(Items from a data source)
━━━━━━
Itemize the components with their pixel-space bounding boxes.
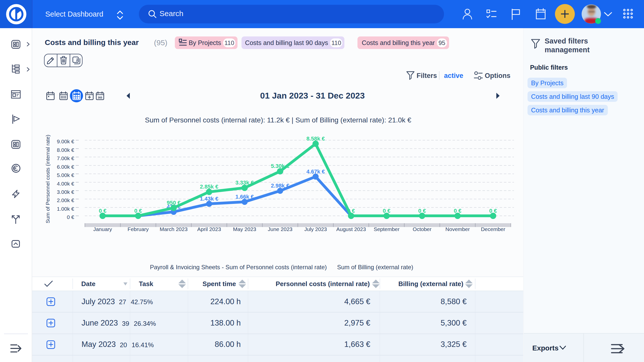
- svg-text:November: November: [446, 226, 470, 232]
- svg-text:365: 365: [98, 96, 102, 99]
- svg-text:9.00k €: 9.00k €: [57, 139, 74, 144]
- svg-text:September: September: [374, 226, 399, 232]
- svg-text:February: February: [128, 226, 149, 232]
- svg-text:2.00k €: 2.00k €: [57, 197, 74, 203]
- svg-text:June 2023: June 2023: [268, 226, 292, 232]
- svg-text:January: January: [93, 226, 112, 232]
- svg-text:0 €: 0 €: [67, 214, 74, 220]
- svg-text:4.00k €: 4.00k €: [57, 181, 74, 187]
- svg-text:Sum of Personnel costs (intern: Sum of Personnel costs (internal rate): [45, 135, 51, 223]
- svg-text:3.00k €: 3.00k €: [57, 189, 74, 195]
- svg-text:July 2023: July 2023: [304, 226, 327, 232]
- svg-text:6.00k €: 6.00k €: [57, 164, 74, 170]
- svg-text:5.00k €: 5.00k €: [57, 172, 74, 178]
- svg-text:August 2023: August 2023: [336, 226, 366, 232]
- svg-text:October: October: [413, 226, 432, 232]
- svg-text:May 2023: May 2023: [233, 226, 256, 232]
- svg-text:December: December: [481, 226, 505, 232]
- svg-text:March 2023: March 2023: [160, 226, 188, 232]
- svg-text:1.00k €: 1.00k €: [57, 206, 74, 212]
- svg-text:8.00k €: 8.00k €: [57, 147, 74, 153]
- svg-text:April 2023: April 2023: [197, 226, 221, 232]
- svg-text:7.00k €: 7.00k €: [57, 155, 74, 161]
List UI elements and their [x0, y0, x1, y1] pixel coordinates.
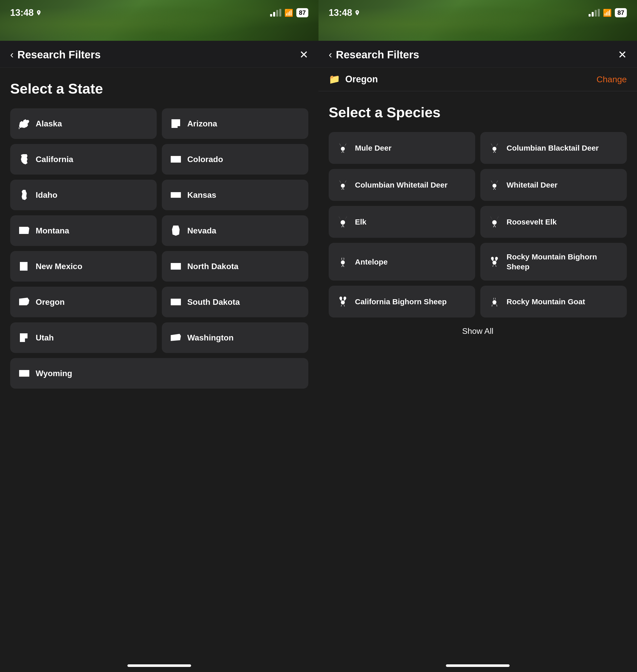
species-item-rocky-mountain-bighorn[interactable]: Rocky Mountain Bighorn Sheep [480, 243, 627, 280]
state-name-south-dakota: South Dakota [187, 297, 240, 307]
map-background-right: 13:48 📶 87 [318, 0, 637, 41]
home-indicator-left [127, 664, 191, 667]
state-name-nevada: Nevada [187, 226, 216, 235]
svg-point-13 [341, 301, 345, 304]
state-item-kansas[interactable]: Kansas [162, 180, 308, 210]
state-name-montana: Montana [36, 226, 69, 235]
state-item-south-dakota[interactable]: South Dakota [162, 287, 308, 317]
states-grid: Alaska Arizona California [10, 108, 308, 388]
species-item-mule-deer[interactable]: Mule Deer [329, 132, 475, 164]
state-item-california[interactable]: California [10, 144, 157, 175]
species-content: Select a Species Mule Deer [318, 91, 637, 659]
new-mexico-icon [18, 260, 31, 273]
elk-icon [336, 215, 350, 229]
wyoming-icon [18, 367, 31, 380]
svg-rect-3 [171, 299, 181, 305]
svg-point-12 [493, 261, 496, 265]
oregon-icon [18, 296, 31, 308]
state-name-utah: Utah [36, 333, 54, 343]
states-section-title: Select a State [10, 80, 308, 97]
battery-left: 87 [296, 8, 308, 17]
svg-point-7 [341, 184, 345, 187]
roosevelt-elk-icon [488, 215, 502, 229]
signal-icon-right [588, 9, 600, 17]
state-name-idaho: Idaho [36, 190, 57, 200]
time-display-left: 13:48 [10, 7, 34, 18]
svg-rect-1 [171, 192, 181, 198]
close-button-left[interactable]: ✕ [299, 49, 308, 61]
status-icons-left: 📶 87 [270, 8, 308, 17]
colorado-icon [169, 153, 182, 166]
species-name-antelope: Antelope [355, 257, 387, 267]
state-name-california: California [36, 155, 73, 164]
state-name-kansas: Kansas [187, 190, 216, 200]
nevada-icon [169, 224, 182, 237]
species-name-elk: Elk [355, 217, 366, 227]
south-dakota-icon [169, 296, 182, 308]
state-item-arizona[interactable]: Arizona [162, 108, 308, 139]
species-item-antelope[interactable]: Antelope [329, 243, 475, 280]
status-icons-right: 📶 87 [588, 8, 627, 17]
state-name-alaska: Alaska [36, 119, 62, 128]
svg-rect-4 [19, 370, 29, 377]
svg-point-8 [493, 184, 496, 187]
state-item-washington[interactable]: Washington [162, 322, 308, 353]
wifi-icon-right: 📶 [603, 9, 612, 17]
change-state-button[interactable]: Change [597, 74, 627, 84]
page-title-right: Research Filters [336, 49, 419, 61]
signal-icon-left [270, 9, 281, 17]
species-name-rocky-mountain-goat: Rocky Mountain Goat [507, 297, 585, 307]
back-button-right[interactable]: ‹ [329, 49, 332, 60]
close-button-right[interactable]: ✕ [618, 49, 627, 61]
whitetail-deer-icon [488, 178, 502, 192]
state-item-new-mexico[interactable]: New Mexico [10, 251, 157, 281]
state-item-colorado[interactable]: Colorado [162, 144, 308, 175]
species-name-roosevelt-elk: Roosevelt Elk [507, 217, 557, 227]
right-panel: 13:48 📶 87 ‹ Research Filters ✕ 📁 [318, 0, 637, 672]
show-all-button[interactable]: Show All [329, 317, 627, 345]
state-item-utah[interactable]: Utah [10, 322, 157, 353]
state-item-montana[interactable]: Montana [10, 215, 157, 246]
species-section-title: Select a Species [329, 104, 627, 121]
antelope-icon [336, 255, 350, 269]
back-button-left[interactable]: ‹ [10, 49, 14, 60]
species-name-whitetail-deer: Whitetail Deer [507, 180, 558, 190]
species-item-california-bighorn[interactable]: California Bighorn Sheep [329, 286, 475, 317]
state-item-alaska[interactable]: Alaska [10, 108, 157, 139]
state-item-wyoming[interactable]: Wyoming [10, 358, 308, 388]
species-item-columbian-blacktail[interactable]: Columbian Blacktail Deer [480, 132, 627, 164]
wifi-icon-left: 📶 [284, 9, 293, 17]
state-item-nevada[interactable]: Nevada [162, 215, 308, 246]
columbian-whitetail-icon [336, 178, 350, 192]
north-dakota-icon [169, 260, 182, 273]
rocky-mountain-goat-icon [488, 295, 502, 309]
species-name-california-bighorn: California Bighorn Sheep [355, 297, 447, 307]
kansas-icon [169, 188, 182, 201]
state-item-oregon[interactable]: Oregon [10, 287, 157, 317]
species-grid: Mule Deer Columbian Blacktail Deer [329, 132, 627, 317]
state-name-colorado: Colorado [187, 155, 223, 164]
svg-point-9 [341, 220, 345, 225]
utah-icon [18, 331, 31, 344]
state-item-idaho[interactable]: Idaho [10, 180, 157, 210]
species-name-mule-deer: Mule Deer [355, 143, 392, 153]
time-left: 13:48 [10, 7, 42, 18]
svg-point-10 [492, 220, 497, 225]
species-item-rocky-mountain-goat[interactable]: Rocky Mountain Goat [480, 286, 627, 317]
selected-state-bar: 📁 Oregon Change [318, 68, 637, 91]
montana-icon [18, 224, 31, 237]
battery-right: 87 [615, 8, 627, 17]
state-name-wyoming: Wyoming [36, 369, 72, 378]
nav-bar-right: ‹ Research Filters ✕ [318, 41, 637, 68]
species-name-columbian-whitetail: Columbian Whitetail Deer [355, 180, 448, 190]
selected-state-name: Oregon [345, 74, 378, 85]
rocky-mountain-bighorn-icon [488, 255, 502, 269]
state-item-north-dakota[interactable]: North Dakota [162, 251, 308, 281]
species-item-elk[interactable]: Elk [329, 206, 475, 238]
svg-rect-0 [171, 156, 181, 163]
species-item-roosevelt-elk[interactable]: Roosevelt Elk [480, 206, 627, 238]
species-item-columbian-whitetail[interactable]: Columbian Whitetail Deer [329, 169, 475, 201]
svg-point-5 [341, 147, 345, 151]
status-bar-right: 13:48 📶 87 [318, 0, 637, 20]
species-item-whitetail-deer[interactable]: Whitetail Deer [480, 169, 627, 201]
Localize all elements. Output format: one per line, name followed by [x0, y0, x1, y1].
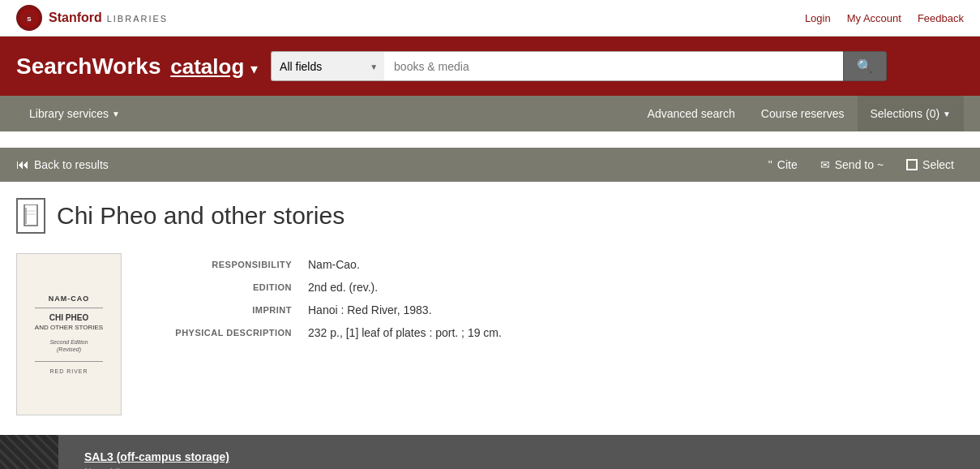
- nav-left: Library services ▼: [16, 96, 133, 131]
- login-link[interactable]: Login: [805, 12, 831, 24]
- thumb-title: NAM-CAO: [35, 295, 103, 303]
- chevron-down-icon: ▼: [943, 110, 951, 118]
- course-reserves-nav[interactable]: Course reserves: [748, 96, 858, 131]
- nav-right: Advanced search Course reserves Selectio…: [635, 96, 964, 131]
- back-icon: ⏮: [16, 157, 29, 172]
- main-content: ⏮ Back to results " Cite ✉ Send to ~ Sel…: [0, 131, 980, 469]
- location-info: SAL3 (off-campus storage) No public acce…: [71, 435, 242, 469]
- search-form: All fields Title Author Subject Call num…: [271, 51, 887, 81]
- book-thumbnail: NAM-CAO CHI PHEO AND OTHER STORIES Secon…: [16, 253, 122, 415]
- book-title-row: Chi Pheo and other stories: [16, 198, 964, 234]
- responsibility-row: RESPONSIBILITY Nam-Cao.: [146, 253, 964, 276]
- location-name[interactable]: SAL3 (off-campus storage): [84, 450, 229, 463]
- site-title: SearchWorks catalog ▾: [16, 54, 258, 80]
- location-bar: SAL3 (off-campus storage) No public acce…: [0, 435, 980, 469]
- responsibility-value: Nam-Cao.: [308, 258, 964, 271]
- logo-text: Stanford LIBRARIES: [49, 11, 168, 25]
- details-area: NAM-CAO CHI PHEO AND OTHER STORIES Secon…: [16, 253, 964, 415]
- action-bar: ⏮ Back to results " Cite ✉ Send to ~ Sel…: [0, 148, 980, 182]
- library-services-label: Library services: [29, 107, 109, 120]
- physical-description-row: PHYSICAL DESCRIPTION 232 p., [1] leaf of…: [146, 321, 964, 344]
- logo-libraries: LIBRARIES: [107, 14, 168, 24]
- share-icon: ✉: [820, 158, 830, 171]
- feedback-link[interactable]: Feedback: [918, 12, 964, 24]
- thumbnail-inner: NAM-CAO CHI PHEO AND OTHER STORIES Secon…: [35, 295, 103, 375]
- selections-label: Selections (0): [871, 107, 940, 120]
- svg-text:S: S: [27, 15, 32, 23]
- search-icon: 🔍: [857, 59, 873, 73]
- nav-bar: Library services ▼ Advanced search Cours…: [0, 96, 980, 131]
- metadata-table: RESPONSIBILITY Nam-Cao. EDITION 2nd ed. …: [146, 253, 964, 415]
- field-select[interactable]: All fields Title Author Subject Call num…: [271, 51, 384, 81]
- back-to-results-link[interactable]: ⏮ Back to results: [16, 148, 109, 182]
- select-button[interactable]: Select: [897, 152, 964, 178]
- imprint-label: IMPRINT: [146, 303, 292, 316]
- advanced-search-nav[interactable]: Advanced search: [635, 96, 748, 131]
- chevron-down-icon: ▼: [112, 110, 120, 118]
- thumb-publisher: RED RIVER: [35, 368, 103, 374]
- thumb-book-subtitle: AND OTHER STORIES: [35, 324, 103, 332]
- cite-label: Cite: [777, 158, 798, 171]
- imprint-row: IMPRINT Hanoi : Red River, 1983.: [146, 299, 964, 321]
- send-to-label: Send to ~: [835, 158, 884, 171]
- book-title: Chi Pheo and other stories: [57, 202, 344, 230]
- stanford-seal: S: [16, 5, 42, 31]
- select-label: Select: [922, 158, 954, 171]
- responsibility-label: RESPONSIBILITY: [146, 258, 292, 271]
- edition-row: EDITION 2nd ed. (rev.).: [146, 276, 964, 299]
- quote-icon: ": [768, 158, 772, 171]
- back-to-results-label: Back to results: [34, 158, 109, 171]
- search-input[interactable]: [384, 51, 843, 81]
- send-to-button[interactable]: ✉ Send to ~: [811, 152, 893, 178]
- top-nav: Login My Account Feedback: [805, 12, 964, 24]
- catalog-link[interactable]: catalog: [170, 54, 244, 79]
- imprint-value: Hanoi : Red River, 1983.: [308, 303, 964, 316]
- checkbox-icon: [906, 159, 918, 170]
- library-services-nav[interactable]: Library services ▼: [16, 96, 133, 131]
- book-icon: [16, 198, 45, 234]
- location-thumbnail: [0, 435, 58, 469]
- physical-description-value: 232 p., [1] leaf of plates : port. ; 19 …: [308, 326, 964, 339]
- edition-value: 2nd ed. (rev.).: [308, 281, 964, 294]
- stanford-logo: S Stanford LIBRARIES: [16, 5, 168, 31]
- my-account-link[interactable]: My Account: [847, 12, 901, 24]
- selections-nav[interactable]: Selections (0) ▼: [858, 96, 965, 131]
- thumb-edition: Second Edition(Revised): [35, 338, 103, 353]
- action-right: " Cite ✉ Send to ~ Select: [759, 152, 964, 178]
- logo-stanford: Stanford: [49, 11, 102, 24]
- search-bar-area: SearchWorks catalog ▾ All fields Title A…: [0, 37, 980, 96]
- thumb-book-title: CHI PHEO: [35, 313, 103, 322]
- top-bar: S Stanford LIBRARIES Login My Account Fe…: [0, 0, 980, 37]
- cite-button[interactable]: " Cite: [759, 152, 807, 178]
- field-select-wrapper: All fields Title Author Subject Call num…: [271, 51, 384, 81]
- physical-description-label: PHYSICAL DESCRIPTION: [146, 326, 292, 339]
- search-button[interactable]: 🔍: [843, 51, 887, 81]
- edition-label: EDITION: [146, 281, 292, 294]
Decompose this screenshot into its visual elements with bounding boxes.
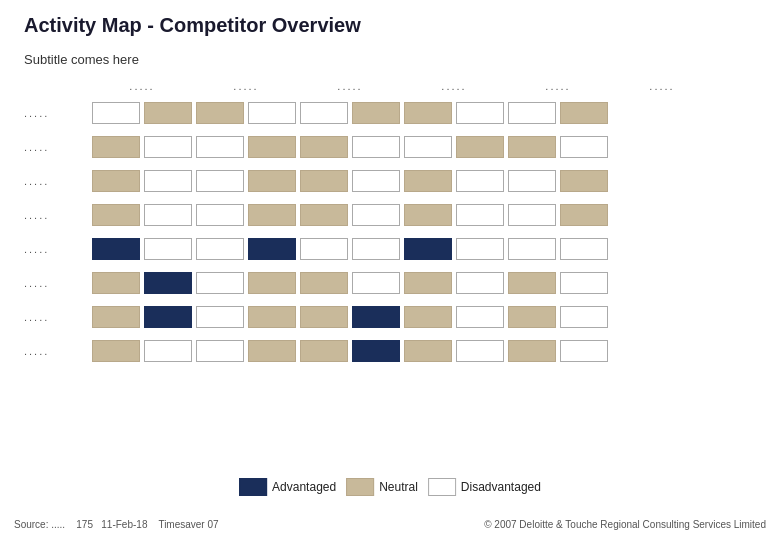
cell-pair-0-1: [196, 102, 296, 124]
cell-3-0-0: [92, 204, 140, 226]
legend: Advantaged Neutral Disadvantaged: [239, 478, 541, 496]
cell-4-2-0: [300, 238, 348, 260]
table-row: .....: [24, 234, 764, 264]
cell-pair-5-1: [196, 272, 296, 294]
copyright: © 2007 Deloitte & Touche Regional Consul…: [484, 519, 766, 530]
cell-0-1-0: [196, 102, 244, 124]
cell-3-1-0: [196, 204, 244, 226]
table-row: .....: [24, 98, 764, 128]
cell-pair-0-4: [508, 102, 608, 124]
row-label-0: .....: [24, 107, 92, 119]
cell-7-3-1: [456, 340, 504, 362]
cell-4-3-0: [404, 238, 452, 260]
legend-label-neutral: Neutral: [379, 480, 418, 494]
cell-2-0-0: [92, 170, 140, 192]
cell-7-2-0: [300, 340, 348, 362]
cell-7-3-0: [404, 340, 452, 362]
cell-2-2-0: [300, 170, 348, 192]
legend-label-advantaged: Advantaged: [272, 480, 336, 494]
cell-pair-4-1: [196, 238, 296, 260]
cell-pair-2-1: [196, 170, 296, 192]
cell-2-4-0: [508, 170, 556, 192]
cell-6-4-0: [508, 306, 556, 328]
cell-pair-3-4: [508, 204, 608, 226]
cell-pair-0-3: [404, 102, 504, 124]
row-label-2: .....: [24, 175, 92, 187]
cell-3-4-0: [508, 204, 556, 226]
cell-pair-2-2: [300, 170, 400, 192]
legend-neutral: Neutral: [346, 478, 418, 496]
cell-pair-3-3: [404, 204, 504, 226]
font-label: Timesaver 07: [158, 519, 218, 530]
cell-7-0-1: [144, 340, 192, 362]
row-label-7: .....: [24, 345, 92, 357]
cell-5-0-1: [144, 272, 192, 294]
cell-pair-2-4: [508, 170, 608, 192]
table-row: .....: [24, 336, 764, 366]
cell-5-1-0: [196, 272, 244, 294]
cell-3-0-1: [144, 204, 192, 226]
cell-0-0-0: [92, 102, 140, 124]
cell-3-3-0: [404, 204, 452, 226]
cell-7-2-1: [352, 340, 400, 362]
cell-1-4-1: [560, 136, 608, 158]
table-row: .....: [24, 200, 764, 230]
cell-0-2-1: [352, 102, 400, 124]
subtitle: Subtitle comes here: [24, 52, 139, 67]
row-label-4: .....: [24, 243, 92, 255]
cell-pair-4-3: [404, 238, 504, 260]
cell-1-4-0: [508, 136, 556, 158]
cell-5-3-1: [456, 272, 504, 294]
cell-1-2-0: [300, 136, 348, 158]
col-header-3: .....: [404, 80, 504, 92]
cell-7-1-1: [248, 340, 296, 362]
cell-pair-6-0: [92, 306, 192, 328]
row-label-6: .....: [24, 311, 92, 323]
cell-pair-4-4: [508, 238, 608, 260]
cell-pair-2-0: [92, 170, 192, 192]
cell-5-2-0: [300, 272, 348, 294]
legend-advantaged: Advantaged: [239, 478, 336, 496]
cell-pair-4-0: [92, 238, 192, 260]
cell-2-0-1: [144, 170, 192, 192]
cell-3-3-1: [456, 204, 504, 226]
data-rows: ........................................: [24, 98, 764, 366]
cell-2-1-0: [196, 170, 244, 192]
cell-pair-0-0: [92, 102, 192, 124]
cell-1-0-0: [92, 136, 140, 158]
cell-pair-6-2: [300, 306, 400, 328]
cell-pair-2-3: [404, 170, 504, 192]
cell-4-3-1: [456, 238, 504, 260]
cell-pair-1-3: [404, 136, 504, 158]
cell-pair-7-3: [404, 340, 504, 362]
cell-1-2-1: [352, 136, 400, 158]
cell-6-1-0: [196, 306, 244, 328]
legend-box-advantaged: [239, 478, 267, 496]
cell-pair-1-1: [196, 136, 296, 158]
legend-label-disadvantaged: Disadvantaged: [461, 480, 541, 494]
cell-pair-5-0: [92, 272, 192, 294]
cell-pair-0-2: [300, 102, 400, 124]
cell-pair-6-4: [508, 306, 608, 328]
cell-5-4-1: [560, 272, 608, 294]
col-header-5: .....: [612, 80, 712, 92]
cell-pair-7-2: [300, 340, 400, 362]
cell-2-3-1: [456, 170, 504, 192]
cell-1-3-1: [456, 136, 504, 158]
cell-6-4-1: [560, 306, 608, 328]
cell-7-4-0: [508, 340, 556, 362]
source-label: Source:: [14, 519, 48, 530]
cell-0-4-0: [508, 102, 556, 124]
cell-1-0-1: [144, 136, 192, 158]
cell-pair-7-4: [508, 340, 608, 362]
cell-pair-6-1: [196, 306, 296, 328]
activity-grid: .............................. .........…: [24, 80, 764, 370]
cell-4-0-1: [144, 238, 192, 260]
cell-0-2-0: [300, 102, 348, 124]
row-label-5: .....: [24, 277, 92, 289]
cell-2-3-0: [404, 170, 452, 192]
cell-6-1-1: [248, 306, 296, 328]
cell-3-2-1: [352, 204, 400, 226]
cell-0-3-1: [456, 102, 504, 124]
cell-pair-7-0: [92, 340, 192, 362]
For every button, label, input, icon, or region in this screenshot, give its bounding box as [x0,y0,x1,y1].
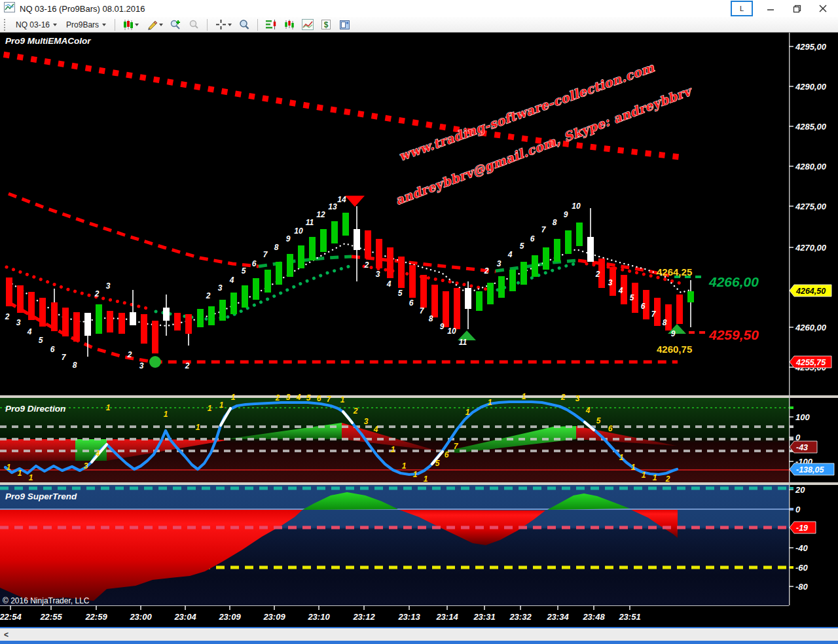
━━━━━━
- [PROBLEM TO WORK ON] Lines holding the string "Account" must be copied out of the entries above.

- [ANSWER]
- top-nav: Login My Account Feedback: [805, 12, 964, 24]
- my-account-link[interactable]: My Account: [847, 12, 901, 24]
- top-bar: S Stanford LIBRARIES Login My Account Fe…: [0, 0, 980, 37]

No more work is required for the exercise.